I mean, we haven't looked at specific brain regions, in general. We have done some experiments proving that this drug is centrally active, and you can get, with systemic administration, you can get decreases in IL-1β within the brain. We've proven that that's the case. We've spoken to a number of experts specifically in this regard, and what our understanding is the levels in the CSF correlate very highly with levels in the intra cerebral ISF, in the interstitial space within the brain. We believe that, yes, the IC90 and the CSF should be very correlative to what's actually active in the brain going on.

Kristen Fortney
CEO and Co-founder, BioAge Labs

Next up, Michael Ulz from Morgan Stanley. Seeing as there are multiple doses that show significant reductions in CRP and favorable safety, can you talk about the strategic advantages 102 could offer with potential dosing flexibility as you think about development in different patient populations?

Paul Rubin
CMO and EVP, Research, BioAge Labs

Yeah. Right now, it's unknown how much inhibition is required for clinical efficacy. What we have with our drug is the ability to go from mid-range to complete inhibition at safe doses. I think that does provide an advantage. That if it requires 90% plus, we can do that, at least, you know, we showed safety in our phase I trials. If you need lower, that's EZ just by reducing the dose. I think it absolutely does offer a flexibility in the way that we select doses, depending on what's required for each individual disease that we pursue.

Kristen Fortney
CEO and Co-founder, BioAge Labs

Whether it gets into the brain or not as well. Yeah.

Paul Rubin
CMO and EVP, Research, BioAge Labs

Right.

Kristen Fortney
CEO and Co-founder, BioAge Labs

Next up, Andy Hsieh from William Blair. Given the rapid onset of BGE-102, did you gather patient-reported outcomes in these phase I studies? If so, what are some initial patient feedback on BGE-102? That's an interesting question because these, you know, massive inflammation changes happen super fast. I don't think we were really looking at this. Yeah. Paul?

Paul Rubin
CMO and EVP, Research, BioAge Labs

We didn't. Yeah. It's actually a great suggestion. In retrospect, maybe we wish we did because we did see these rapid. We didn't have any specific patient-reported outcome instruments, you know, looking at quality of life or overall well-being. We didn't have anything regarding that. Yeah.

Kristen Fortney
CEO and Co-founder, BioAge Labs

Another question from Andy. Is there a biological difference among ASCVD patients presenting with elevated CRP and those who don't? Michael, you wanna take that one?

Michael Davidson
Professor and Director of the Lipid Clinic, University of Chicago Pritzker School of Medicine

Sure. I think that the key thing is that there's a subset of patients that have high CRP that are different from those that don't have high CRP. They tend to be those that have insulin resistance, cardiometabolic risks, central obesity, chronic kidney disease. Turns out they also have very high morbidity and mortality in general. Those are the key ones that we think about when we consider who has that residual inflammatory risk that we can address very well with one-oh-two. It's if you understand the type of patient that you can see in a clinic, they do stand out in those regards.
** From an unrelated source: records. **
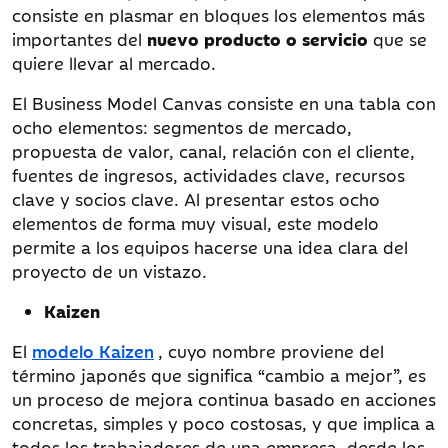
consiste en plasmar en bloques los elementos más
importantes del
nuevo producto o servicio
que se
quiere llevar al mercado.
El Business Model Canvas consiste en una tabla con
ocho elementos: segmentos de mercado,
propuesta de valor, canal, relación con el cliente,
fuentes de ingresos, actividades clave, recursos
clave y socios clave. Al presentar estos ocho
elementos de forma muy visual, este modelo
permite a los equipos hacerse una idea clara del
proyecto de un vistazo.
Kaizen
El
modelo Kaizen
, cuyo nombre proviene del
término japonés que significa “cambio a mejor”, es
un proceso de mejora continua basado en acciones
concretas, simples y poco costosas, y que implica a
todos los trabajadores de una empresa, desde los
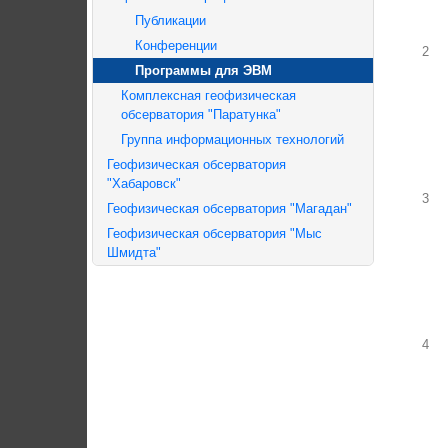
Публикации
Конференции
2
Программы для ЭВМ
Комплексная геофизическая
обсерватория "Паратунка"
Группа информационных технологий
Геофизическая обсерватория
"Хабаровск"
3
Геофизическая обсерватория "Магадан"
Геофизическая обсерватория "Мыс
Шмидта"
4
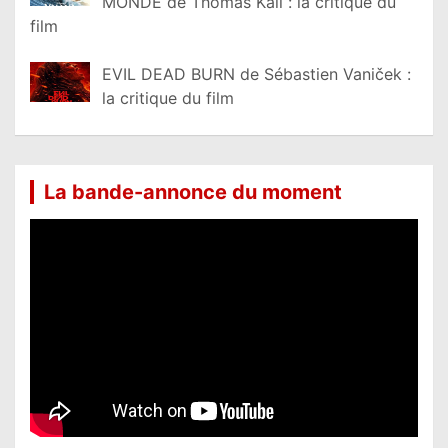
MONDE de Thomas Kail : la critique du
film
EVIL DEAD BURN de Sébastien Vaniček :
la critique du film
La bande-annonce du moment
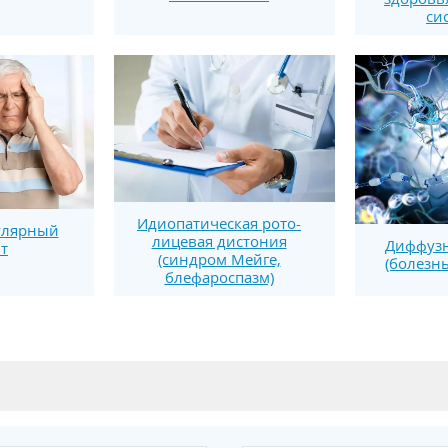
си
Идиопатическая рото-
улярный
лицевая дистония
Диффузн
т
(синдром Мейге,
(болезн
блефароспазм)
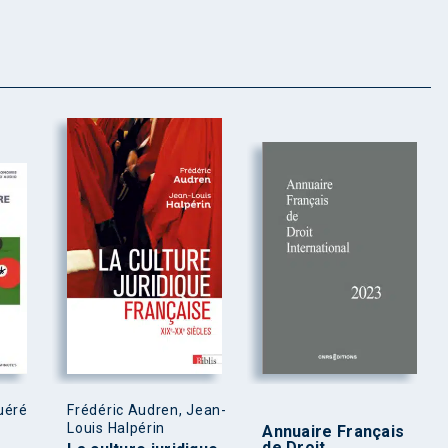
uéré
Frédéric Audren, Jean-
Louis Halpérin
Annuaire Français
de Droit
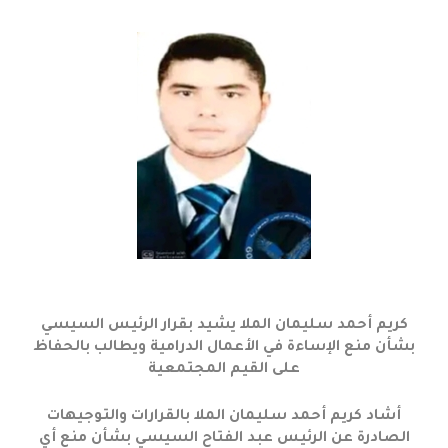
كريم أحمد سليمان الملا يشيد بقرار الرئيس السيسي
بشأن منع الإساءة في الأعمال الدرامية ويطالب بالحفاظ
على القيم المجتمعية
أشاد كريم أحمد سليمان الملا بالقرارات والتوجيهات
الصادرة عن الرئيس عبد الفتاح السيسي بشأن منع أي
There are other factors, like for example, they could have inflammatory diseases, RA, inflammatory bowel disease. It also would put them in that high residual inflammatory risk. It is a kind of a mixture of different types of patients, but the bottom line is they all have very high cardiovascular risk, and they could benefit from a therapy like this.

Kristen Fortney
CEO and Co-founder, BioAge Labs

Next is Amanda Vera, Oppenheimer. Top of mind for most of us is HS data from a downstream agent shared this week. How do you think about exploring additional indications beyond CV and DME? When could we see pursuit of other indications materialize? Broadly here, I mean, that was a, you know, interesting data set that came out, additional validation that IL-1β is involved in that disease. As you know, there's many indications where NLRP3 is implicated and where there's additionally some validating data from IL-1β or IL-6. We're really evaluating many different potential indications, looking for de-risking human data, and there is the potential for us to add those over time if they meet our bar, if they meet our hurdle. Next up, a question from Yasmeen Rahimi from Piper Sandler.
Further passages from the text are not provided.